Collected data
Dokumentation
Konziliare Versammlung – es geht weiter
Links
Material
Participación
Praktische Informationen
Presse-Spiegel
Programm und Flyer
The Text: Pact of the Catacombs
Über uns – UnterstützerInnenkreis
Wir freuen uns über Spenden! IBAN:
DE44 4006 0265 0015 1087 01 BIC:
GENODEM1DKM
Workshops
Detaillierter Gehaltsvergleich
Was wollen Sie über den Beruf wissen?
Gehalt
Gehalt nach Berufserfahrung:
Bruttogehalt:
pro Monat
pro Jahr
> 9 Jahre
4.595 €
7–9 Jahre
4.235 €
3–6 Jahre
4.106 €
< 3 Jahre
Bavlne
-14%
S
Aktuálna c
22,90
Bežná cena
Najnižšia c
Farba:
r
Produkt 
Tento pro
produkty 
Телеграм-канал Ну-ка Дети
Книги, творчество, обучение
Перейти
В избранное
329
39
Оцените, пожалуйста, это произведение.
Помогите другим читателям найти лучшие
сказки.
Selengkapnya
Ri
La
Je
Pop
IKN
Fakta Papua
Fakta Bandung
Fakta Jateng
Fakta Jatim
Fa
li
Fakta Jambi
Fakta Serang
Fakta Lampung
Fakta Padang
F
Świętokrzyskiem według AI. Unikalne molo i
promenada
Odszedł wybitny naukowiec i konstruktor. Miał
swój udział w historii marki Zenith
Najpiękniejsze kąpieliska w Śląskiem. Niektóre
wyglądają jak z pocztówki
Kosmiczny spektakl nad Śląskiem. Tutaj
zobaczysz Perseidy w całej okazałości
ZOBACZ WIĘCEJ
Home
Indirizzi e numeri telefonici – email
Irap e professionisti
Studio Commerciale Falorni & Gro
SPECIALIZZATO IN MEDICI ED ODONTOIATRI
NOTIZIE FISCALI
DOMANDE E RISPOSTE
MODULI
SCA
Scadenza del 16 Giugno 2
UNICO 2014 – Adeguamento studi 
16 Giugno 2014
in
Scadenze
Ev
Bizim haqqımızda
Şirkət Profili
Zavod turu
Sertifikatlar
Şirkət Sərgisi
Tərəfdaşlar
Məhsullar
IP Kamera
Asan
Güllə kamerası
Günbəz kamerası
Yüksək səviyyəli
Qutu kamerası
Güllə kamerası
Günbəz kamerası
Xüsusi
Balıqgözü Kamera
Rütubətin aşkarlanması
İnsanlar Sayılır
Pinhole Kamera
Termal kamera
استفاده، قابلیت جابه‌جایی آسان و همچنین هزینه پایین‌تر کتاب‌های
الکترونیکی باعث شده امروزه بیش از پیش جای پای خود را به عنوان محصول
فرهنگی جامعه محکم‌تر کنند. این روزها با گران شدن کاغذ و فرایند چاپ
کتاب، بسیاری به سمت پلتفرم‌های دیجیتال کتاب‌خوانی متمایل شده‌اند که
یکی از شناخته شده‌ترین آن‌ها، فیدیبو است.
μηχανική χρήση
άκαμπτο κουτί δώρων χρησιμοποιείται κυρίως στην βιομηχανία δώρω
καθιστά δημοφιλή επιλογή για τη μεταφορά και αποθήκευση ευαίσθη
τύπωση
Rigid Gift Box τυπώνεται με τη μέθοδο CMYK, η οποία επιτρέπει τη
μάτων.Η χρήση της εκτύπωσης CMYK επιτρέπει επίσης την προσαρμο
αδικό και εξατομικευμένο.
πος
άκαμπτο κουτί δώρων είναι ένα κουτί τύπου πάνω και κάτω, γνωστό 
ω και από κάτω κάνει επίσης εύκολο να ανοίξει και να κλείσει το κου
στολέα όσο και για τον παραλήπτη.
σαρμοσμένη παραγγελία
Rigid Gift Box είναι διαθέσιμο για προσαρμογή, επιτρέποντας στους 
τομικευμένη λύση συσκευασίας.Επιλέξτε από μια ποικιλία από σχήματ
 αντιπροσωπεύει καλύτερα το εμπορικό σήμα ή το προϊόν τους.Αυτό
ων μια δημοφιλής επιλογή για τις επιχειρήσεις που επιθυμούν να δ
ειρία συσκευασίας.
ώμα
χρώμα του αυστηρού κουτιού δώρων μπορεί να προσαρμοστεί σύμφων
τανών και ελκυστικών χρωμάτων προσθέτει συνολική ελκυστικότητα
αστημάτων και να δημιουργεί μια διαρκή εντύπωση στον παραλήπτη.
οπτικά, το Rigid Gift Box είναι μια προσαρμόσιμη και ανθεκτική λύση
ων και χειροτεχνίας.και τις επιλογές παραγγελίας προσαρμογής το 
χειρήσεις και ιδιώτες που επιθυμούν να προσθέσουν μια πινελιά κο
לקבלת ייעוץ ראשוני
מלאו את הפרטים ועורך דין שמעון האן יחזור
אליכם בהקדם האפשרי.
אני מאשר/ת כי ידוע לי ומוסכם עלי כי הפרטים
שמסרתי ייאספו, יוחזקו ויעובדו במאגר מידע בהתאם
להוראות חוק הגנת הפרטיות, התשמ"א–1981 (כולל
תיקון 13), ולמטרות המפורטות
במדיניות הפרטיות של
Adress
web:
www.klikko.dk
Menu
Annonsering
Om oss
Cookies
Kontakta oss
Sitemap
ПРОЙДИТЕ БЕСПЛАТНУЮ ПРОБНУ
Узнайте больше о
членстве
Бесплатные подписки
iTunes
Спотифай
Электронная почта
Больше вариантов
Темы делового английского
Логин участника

**WHAT YOU SHOULD DO**: Word for word, give the records again.

**WRITTEN RESPONSE**:
Dokumentation
Konziliare Versammlung – es geht weiter
Links
Material
Participación
Praktische Informationen
Presse-Spiegel
Programm und Flyer
The Text: Pact of the Catacombs
Über uns – UnterstützerInnenkreis
Wir freuen uns über Spenden! IBAN:
DE44 4006 0265 0015 1087 01 BIC:
GENODEM1DKM
Workshops
Detaillierter Gehaltsvergleich
Was wollen Sie über den Beruf wissen?
Gehalt
Gehalt nach Berufserfahrung:
Bruttogehalt:
pro Monat
pro Jahr
> 9 Jahre
4.595 €
7–9 Jahre
4.235 €
3–6 Jahre
4.106 €
< 3 Jahre
Bavlne
-14%
S
Aktuálna c
22,90
Bežná cena
Najnižšia c
Farba:
r
Produkt 
Tento pro
produkty 
Телеграм-канал Ну-ка Дети
Книги, творчество, обучение
Перейти
В избранное
329
39
Оцените, пожалуйста, это произведение.
Помогите другим читателям найти лучшие
сказки.
Selengkapnya
Ri
La
Je
Pop
IKN
Fakta Papua
Fakta Bandung
Fakta Jateng
Fakta Jatim
Fa
li
Fakta Jambi
Fakta Serang
Fakta Lampung
Fakta Padang
F
Świętokrzyskiem według AI. Unikalne molo i
promenada
Odszedł wybitny naukowiec i konstruktor. Miał
swój udział w historii marki Zenith
Najpiękniejsze kąpieliska w Śląskiem. Niektóre
wyglądają jak z pocztówki
Kosmiczny spektakl nad Śląskiem. Tutaj
zobaczysz Perseidy w całej okazałości
ZOBACZ WIĘCEJ
Home
Indirizzi e numeri telefonici – email
Irap e professionisti
Studio Commerciale Falorni & Gro
SPECIALIZZATO IN MEDICI ED ODONTOIATRI
NOTIZIE FISCALI
DOMANDE E RISPOSTE
MODULI
SCA
Scadenza del 16 Giugno 2
UNICO 2014 – Adeguamento studi 
16 Giugno 2014
in
Scadenze
Ev
Bizim haqqımızda
Şirkət Profili
Zavod turu
Sertifikatlar
Şirkət Sərgisi
Tərəfdaşlar
Məhsullar
IP Kamera
Asan
Güllə kamerası
Günbəz kamerası
Yüksək səviyyəli
Qutu kamerası
Güllə kamerası
Günbəz kamerası
Xüsusi
Balıqgözü Kamera
Rütubətin aşkarlanması
İnsanlar Sayılır
Pinhole Kamera
Termal kamera
استفاده، قابلیت جابه‌جایی آسان و همچنین هزینه پایین‌تر کتاب‌های
الکترونیکی باعث شده امروزه بیش از پیش جای پای خود را به عنوان محصول
فرهنگی جامعه محکم‌تر کنند. این روزها با گران شدن کاغذ و فرایند چاپ
کتاب، بسیاری به سمت پلتفرم‌های دیجیتال کتاب‌خوانی متمایل شده‌اند که
یکی از شناخته شده‌ترین آن‌ها، فیدیبو است.
μηχανική χρήση
άκαμπτο κουτί δώρων χρησιμοποιείται κυρίως στην βιομηχανία δώρω
καθιστά δημοφιλή επιλογή για τη μεταφορά και αποθήκευση ευαίσθη
τύπωση
Rigid Gift Box τυπώνεται με τη μέθοδο CMYK, η οποία επιτρέπει τη
μάτων.Η χρήση της εκτύπωσης CMYK επιτρέπει επίσης την προσαρμο
αδικό και εξατομικευμένο.
πος
άκαμπτο κουτί δώρων είναι ένα κουτί τύπου πάνω και κάτω, γνωστό 
ω και από κάτω κάνει επίσης εύκολο να ανοίξει και να κλείσει το κου
στολέα όσο και για τον παραλήπτη.
σαρμοσμένη παραγγελία
Rigid Gift Box είναι διαθέσιμο για προσαρμογή, επιτρέποντας στους 
τομικευμένη λύση συσκευασίας.Επιλέξτε από μια ποικιλία από σχήματ
 αντιπροσωπεύει καλύτερα το εμπορικό σήμα ή το προϊόν τους.Αυτό
ων μια δημοφιλής επιλογή για τις επιχειρήσεις που επιθυμούν να δ
ειρία συσκευασίας.
ώμα
χρώμα του αυστηρού κουτιού δώρων μπορεί να προσαρμοστεί σύμφων
τανών και ελκυστικών χρωμάτων προσθέτει συνολική ελκυστικότητα
αστημάτων και να δημιουργεί μια διαρκή εντύπωση στον παραλήπτη.
οπτικά, το Rigid Gift Box είναι μια προσαρμόσιμη και ανθεκτική λύση
ων και χειροτεχνίας.και τις επιλογές παραγγελίας προσαρμογής το 
χειρήσεις και ιδιώτες που επιθυμούν να προσθέσουν μια πινελιά κο
לקבלת ייעוץ ראשוני
מלאו את הפרטים ועורך דין שמעון האן יחזור
אליכם בהקדם האפשרי.
אני מאשר/ת כי ידוע לי ומוסכם עלי כי הפרטים
שמסרתי ייאספו, יוחזקו ויעובדו במאגר מידע בהתאם
להוראות חוק הגנת הפרטיות, התשמ"א–1981 (כולל
תיקון 13), ולמטרות המפורטות
במדיניות הפרטיות של
Adress
web:
www.klikko.dk
Menu
Annonsering
Om oss
Cookies
Kontakta oss
Sitemap
ПРОЙДИТЕ БЕСПЛАТНУЮ ПРОБНУ
Узнайте больше о
членстве
Бесплатные подписки
iTunes
Спотифай
Электронная почта
Больше вариантов
Темы делового английского
Логин участника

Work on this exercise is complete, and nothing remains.